Symbolism In Young Goodman Brown


Nathaniel Hawthorne's work is typically fraught with symbolism, much of it deriving from his Puritan ancestry; a great-great uncle was actually a judge in the Salem witchcraft trials (Roth 76). Not surprisingly, Hawthorne was obsessed with the twin themes of sin and guilt. Author John Roth notes that A number of recurring thematic patterns and character types appear in Hawthorne's novels and tales. These repetitions show Hawthorne's emphasis on the effects of events on the human heart rather than
the events themselves (76). Because he is speaking of what we later would come to call the unconscious, Hawthorne extensively employed the use of symbolism, which bypasses the conscious, logical mind to tap into its more dreamlike processes.

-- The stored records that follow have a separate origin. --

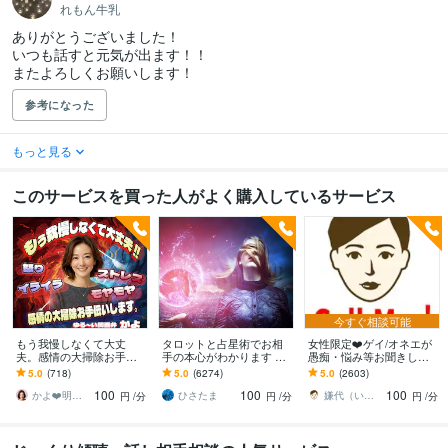
れもん牛乳
ありがとうございました！

いつも話すと元気が出ます！！

またよろしくお願いします！
参考になった
もっと見る
このサービスを買った人がよく購入しているサービス
今すぐ相談可能
もう我慢しなくて大丈
タロットと占星術でお相
女性限定❤️ゲイ/オネエが
夫。感情の大掃除お手伝
手の本心がわかります 貴
愚痴・悩み等お聞きしま
いします 怒り/イライラ/モ
方の宿命と運命を知って
す 女性限定！ゲイ/オネエ
5.0
(718)
5.0
(6274)
5.0
(2603)
ヤモヤ/ストレス/焦り/感情
愛と成功を引き寄せませ
が恋愛/人間関係など何で
100
100
100
爆発/本音
んか？
も聞くわよ！
かよ❤️明日が少し楽しみになる場所
ひさたま
嫌代（いやよ）
円
/分
円
/分
円
/分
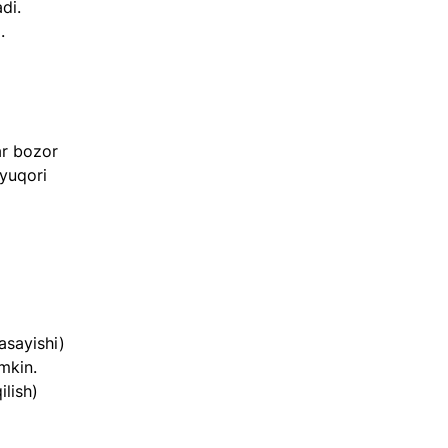
di.  
.  
 
 yuqori 
mkin.  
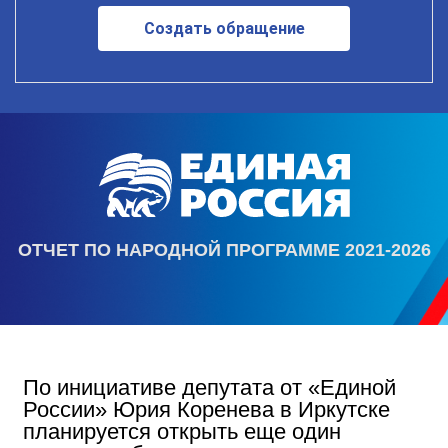
Создать обращение
ОТЧЕТ ПО НАРОДНОЙ ПРОГРАММЕ 2021-2026
По инициативе депутата от «Единой
России» Юрия Коренева в Иркутске
планируется открыть еще один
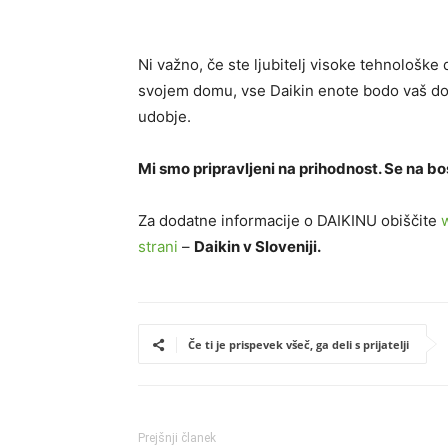
Ni važno, če ste ljubitelj visoke tehnološke
svojem domu, vse Daikin enote bodo vaš dom
udobje.
Mi smo pripravljeni na prihodnost. Se na bos
Za dodatne informacije o DAIKINU obiščite
strani
–
Daikin v Sloveniji.
Če ti je prispevek všeč, ga deli s prijatelji
Prejšnji članek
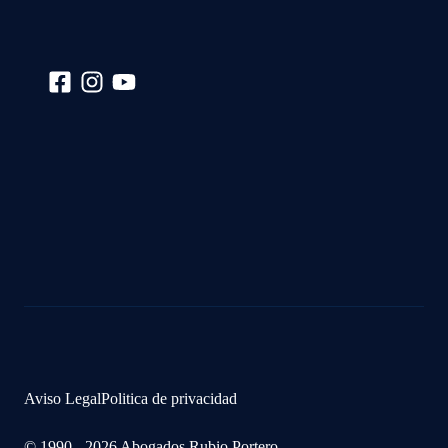
Aviso Legal
Politica de privacidad
© 1990 - 2026 Abogados Rubio Portero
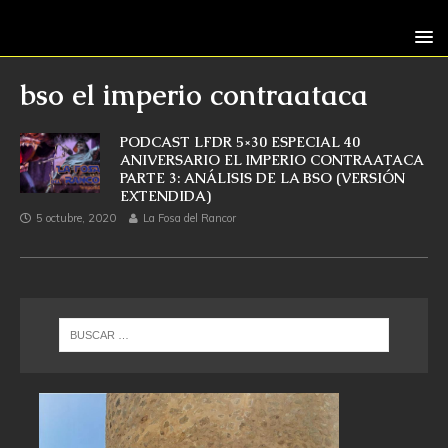
bso el imperio contraataca
PODCAST LFDR 5×30 ESPECIAL 40
ANIVERSARIO EL IMPERIO CONTRAATACA
PARTE 3: ANÁLISIS DE LA BSO (VERSIÓN
EXTENDIDA)
5 octubre, 2020
La Fosa del Rancor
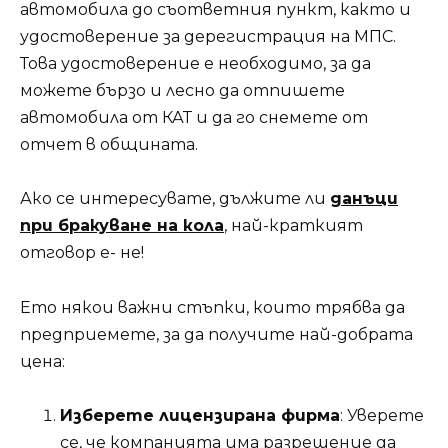
автомобила до съответния пункт, както и
удостоверение за дерегистрация на МПС.
Това удостоверение е необходимо, за да
можете бързо и лесно да отпишете
автомобила от КАТ и да го снемете от
отчет в общината.
Ако се интересувате, дължите ли
данъци
при бракуване на кола
, най-краткият
отговор е- не!
Ето някои важни стъпки, които трябва да
предприемете, за да получите най-добрата
цена:
Изберете лицензирана фирма
: Уверете
се, че компанията има разрешение да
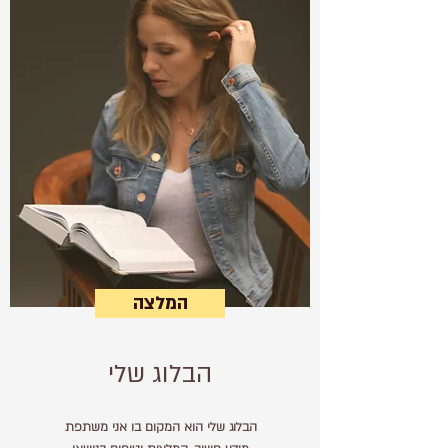
המלצה
הבלוג שלי
הבלוג שלי הוא המקום בו אני משתפת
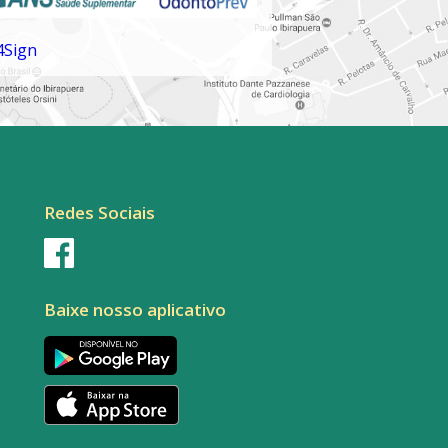
Redes Sociais
Baixe nosso aplicativo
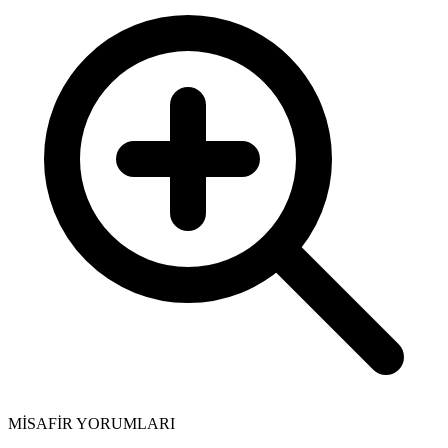
MİSAFİR YORUMLARI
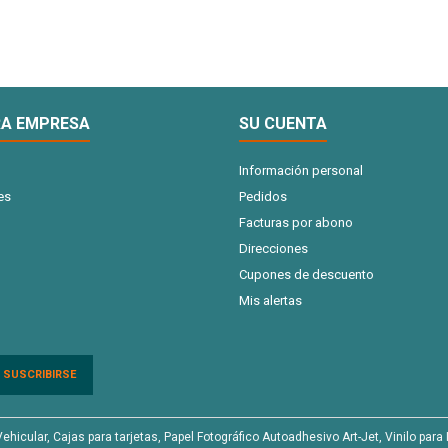
A EMPRESA
SU CUENTA
Información personal
es
Pedidos
Facturas por abono
Direcciones
Cupones de descuento
Mis alertas
cular, Cajas para tarjetas, Papel Fotográfico Autoadhesivo Art-Jet, Vinilo para I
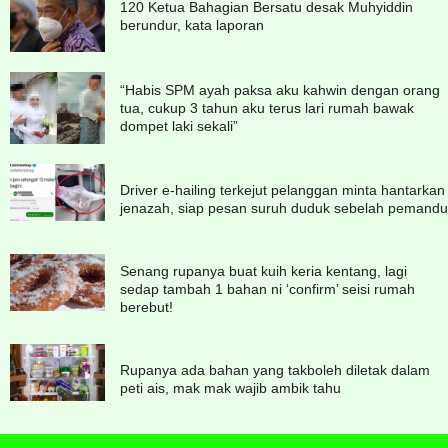
120 Ketua Bahagian Bersatu desak Muhyiddin
berundur, kata laporan
“Habis SPM ayah paksa aku kahwin dengan orang
tua, cukup 3 tahun aku terus lari rumah bawak
dompet laki sekali”
Driver e-hailing terkejut pelanggan minta hantarkan
jenazah, siap pesan suruh duduk sebelah pemandu
Senang rupanya buat kuih keria kentang, lagi
sedap tambah 1 bahan ni ‘confirm’ seisi rumah
berebut!
Rupanya ada bahan yang takboleh diletak dalam
peti ais, mak mak wajib ambik tahu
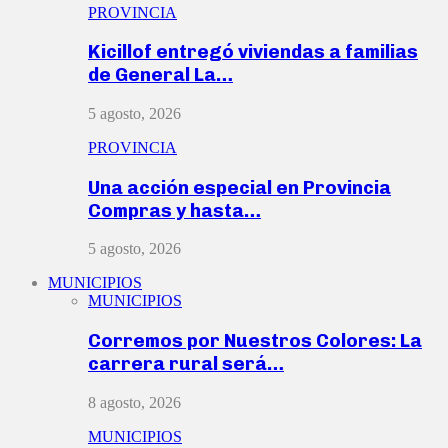
PROVINCIA
Kicillof entregó viviendas a familias
de General La…
5 agosto, 2026
PROVINCIA
Una acción especial en Provincia
Compras y hasta…
5 agosto, 2026
MUNICIPIOS
MUNICIPIOS
Corremos por Nuestros Colores: La
carrera rural será…
8 agosto, 2026
MUNICIPIOS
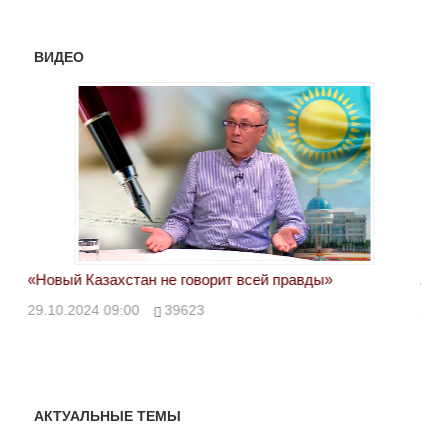
ВИДЕО
«Новый Казахстан не говорит всей правды»
Лон
ми
29.10.2024 09:00
39623
28.
АКТУАЛЬНЫЕ ТЕМЫ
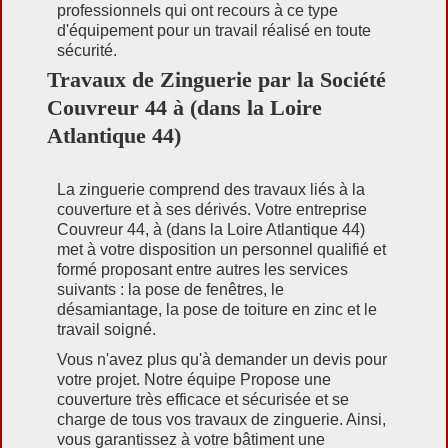
professionnels qui ont recours à ce type
d'équipement pour un travail réalisé en toute
sécurité.
Travaux de Zinguerie par la Société
Couvreur 44 à (dans la Loire
Atlantique 44)
La zinguerie comprend des travaux liés à la
couverture et à ses dérivés. Votre entreprise
Couvreur 44, à (dans la Loire Atlantique 44)
met à votre disposition un personnel qualifié et
formé proposant entre autres les services
suivants : la pose de fenêtres, le
désamiantage, la pose de toiture en zinc et le
travail soigné.
Vous n'avez plus qu'à demander un devis pour
votre projet. Notre équipe Propose une
couverture très efficace et sécurisée et se
charge de tous vos travaux de zinguerie. Ainsi,
vous garantissez à votre bâtiment une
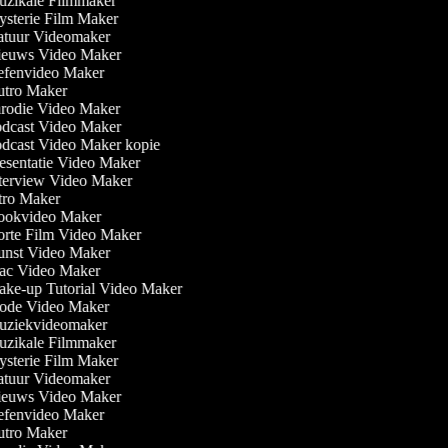
zikale Filmmaker
sterie Film Maker
tuur Videomaker
euws Video Maker
fenvideo Maker
tro Maker
rodie Video Maker
dcast Video Maker
dcast Video Maker kopie
esentatie Video Maker
terview Video Maker
tro Maker
okvideo Maker
rte Film Video Maker
nst Video Maker
c Video Maker
ke-up Tutorial Video Maker
de Video Maker
ziekvideomaker
zikale Filmmaker
sterie Film Maker
tuur Videomaker
euws Video Maker
fenvideo Maker
tro Maker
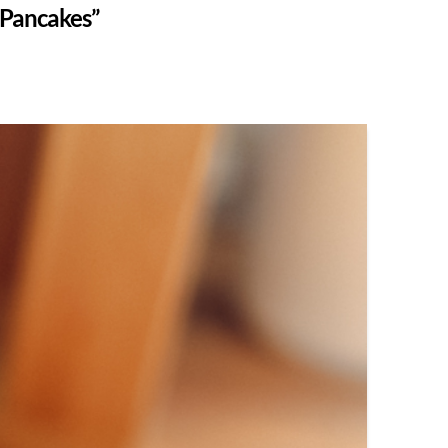
“Pancakes”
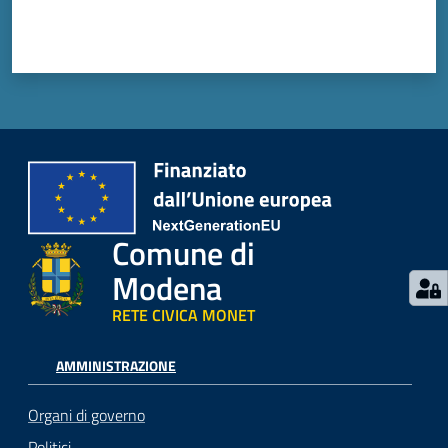
Comune di
Modena
RETE CIVICA MONET
AMMINISTRAZIONE
Organi di governo
Politici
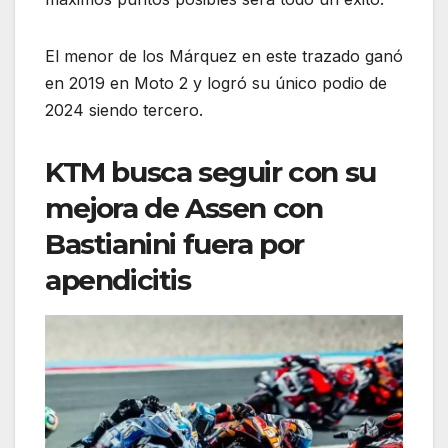
El menor de los Márquez en este trazado ganó
en 2019 en Moto 2 y logró su único podio de
2024 siendo tercero.
KTM busca seguir con su
mejora de Assen con
Bastianini fuera por
apendicitis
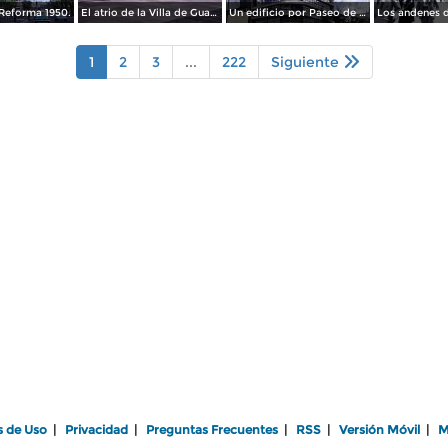
Reforma 1950.
El atrio de la Villa de Guadalupe 1950.
Un edificio por Paseo de La Reforma 1950
1
2
3
...
222
Siguiente
s de Uso
|
Privacidad
|
Preguntas Frecuentes
|
RSS
|
Versión Móvil
|
M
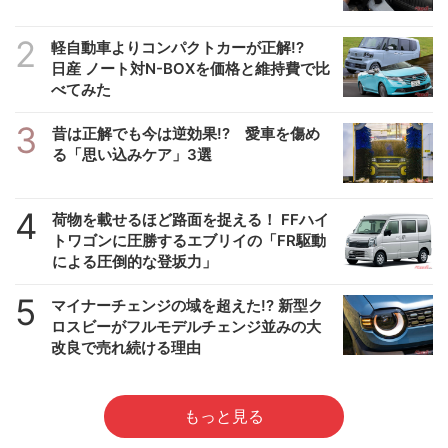
2
軽自動車よりコンパクトカーが正解!?
日産 ノート対N-BOXを価格と維持費で比
べてみた
3
昔は正解でも今は逆効果!? 愛車を傷め
る「思い込みケア」3選
4
荷物を載せるほど路面を捉える！ FFハイ
トワゴンに圧勝するエブリイの「FR駆動
による圧倒的な登坂力」
5
マイナーチェンジの域を超えた!? 新型ク
ロスビーがフルモデルチェンジ並みの大
改良で売れ続ける理由
もっと見る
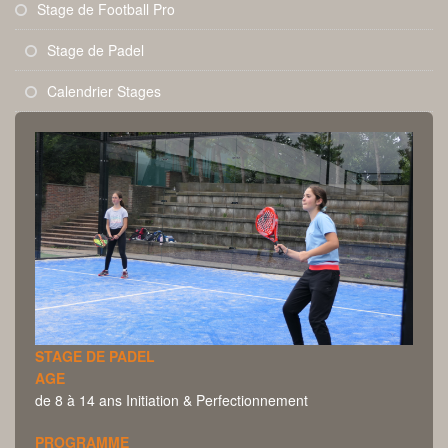
Stage de Football Pro
Stage de Padel
Calendrier Stages
STAGE DE PADEL
AGE
de 8 à 14 ans Initiation & Perfectionnement
PROGRAMME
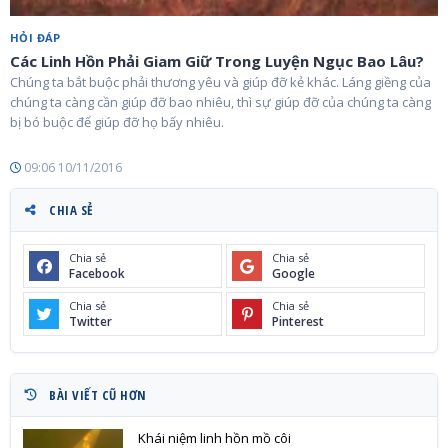
HỎI ĐÁP
Các Linh Hồn Phải Giam Giữ Trong Luyện Ngục Bao Lâu?
Chúng ta bắt buộc phải thương yêu và giúp đỡ kẻ khác. Láng giềng của
chúng ta càng cần giúp đỡ bao nhiêu, thì sự giúp đỡ của chúng ta càng
bị bó buộc để giúp đỡ họ bấy nhiêu.
09:06 10/11/2016
CHIA SẺ
Chia sẻ
Chia sẻ
Facebook
Google
Chia sẻ
Chia sẻ
Twitter
Pinterest
BÀI VIẾT CŨ HƠN
Khái niệm linh hồn mồ côi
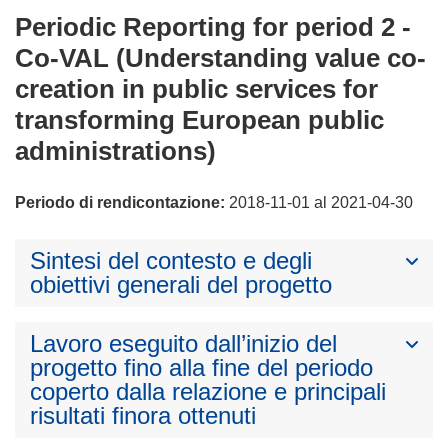
Periodic Reporting for period 2 -
Co-VAL (Understanding value co-
creation in public services for
transforming European public
administrations)
Periodo di rendicontazione:
2018-11-01 al 2021-04-30
Sintesi del contesto e degli
obiettivi generali del progetto
Lavoro eseguito dall’inizio del
progetto fino alla fine del periodo
coperto dalla relazione e principali
risultati finora ottenuti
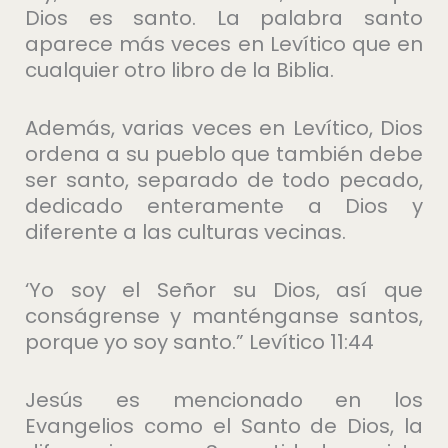
Dios es santo. La palabra santo
aparece más veces en Levítico que en
cualquier otro libro de la Biblia.
Además, varias veces en Levítico, Dios
ordena a su pueblo que también debe
ser santo, separado de todo pecado,
dedicado enteramente a Dios y
diferente a las culturas vecinas.
‘Yo soy el Señor su Dios, así que
conságrense y manténganse santos,
porque yo soy santo.” Levítico 11:44
Jesús es mencionado en los
Evangelios como el Santo de Dios, la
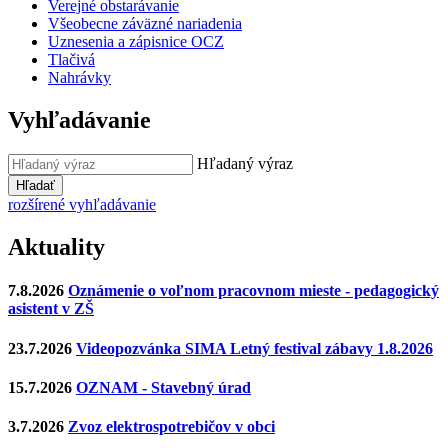
Verejné obstarávanie
Všeobecne záväzné nariadenia
Uznesenia a zápisnice OCZ
Tlačivá
Nahrávky
Vyhľadávanie
Hľadaný výraz
Hľadať
rozšírené vyhľadávanie
Aktuality
7.8.2026
Oznámenie o voľnom pracovnom mieste - pedagogický
asistent v ZŠ
23.7.2026
Videopozvánka SIMA Letný festival zábavy 1.8.2026
15.7.2026
OZNAM - Stavebný úrad
3.7.2026
Zvoz elektrospotrebičov v obci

The story begins as a conventional allegory, creating the expectation that the characters will consistently exhibit the abstractions they symbolize (Levy 116). Young Goodman Brown is an allegory whose characters play a major role in displaying the determination of what to believe and what not to believe. The short story represents one man's wild journey to leave his faith, home, and security temporarily behind to take a chance with the devil on an adventure into a dark forest. In his short story Young Goodman Brown, the main character goes off into the forest and undergoes a life-transforming experience there. The forest is a very real symbol of the test of strength, courage, and endurance; it took real fortitude to survive in the forest, and a young person entering this forest would not emerge the same. However, this story is more symbolic than realistic, and the dangers are of the spirit. The story is a dream
vision, or conscious day dream, that explains the theme of the story as being a formal allegory composed of massive symbolism. Many symbols help the protagonist Goodman Brown move toward a vision of evil which causes an unexpected effect of distrust due to his uncertain decision of experiencing a dream or reality. In Young Goodman Brown the author, Nathaniel Hawthorne, creates a short story that displays a clearly abstracted allegory through the determination of the conscious and unconscious, composed of an enormous amount of symbolism interpreted from the setting, characters, and plot in the story.
To begin with, an allegory is a form of extended metaphor in which objects persons, and actions in a narrative, are equated with the meanings that lie outside the narrative itself. The underlying meaning has moral, social, religious, or political significance, and characters are often personifications of abstract ideas as charity, greed, or envy (Bereng 1). In this case, the story's setting, characters, and plot represent abstract concepts such as faith, innocence, and evil. The story is allegorically centered around Young Goodman Brown. The characters' names, Goodman and Faith, obviously indicate how Hawthorne uses them as a religious allegory to stand up against the evil in the story.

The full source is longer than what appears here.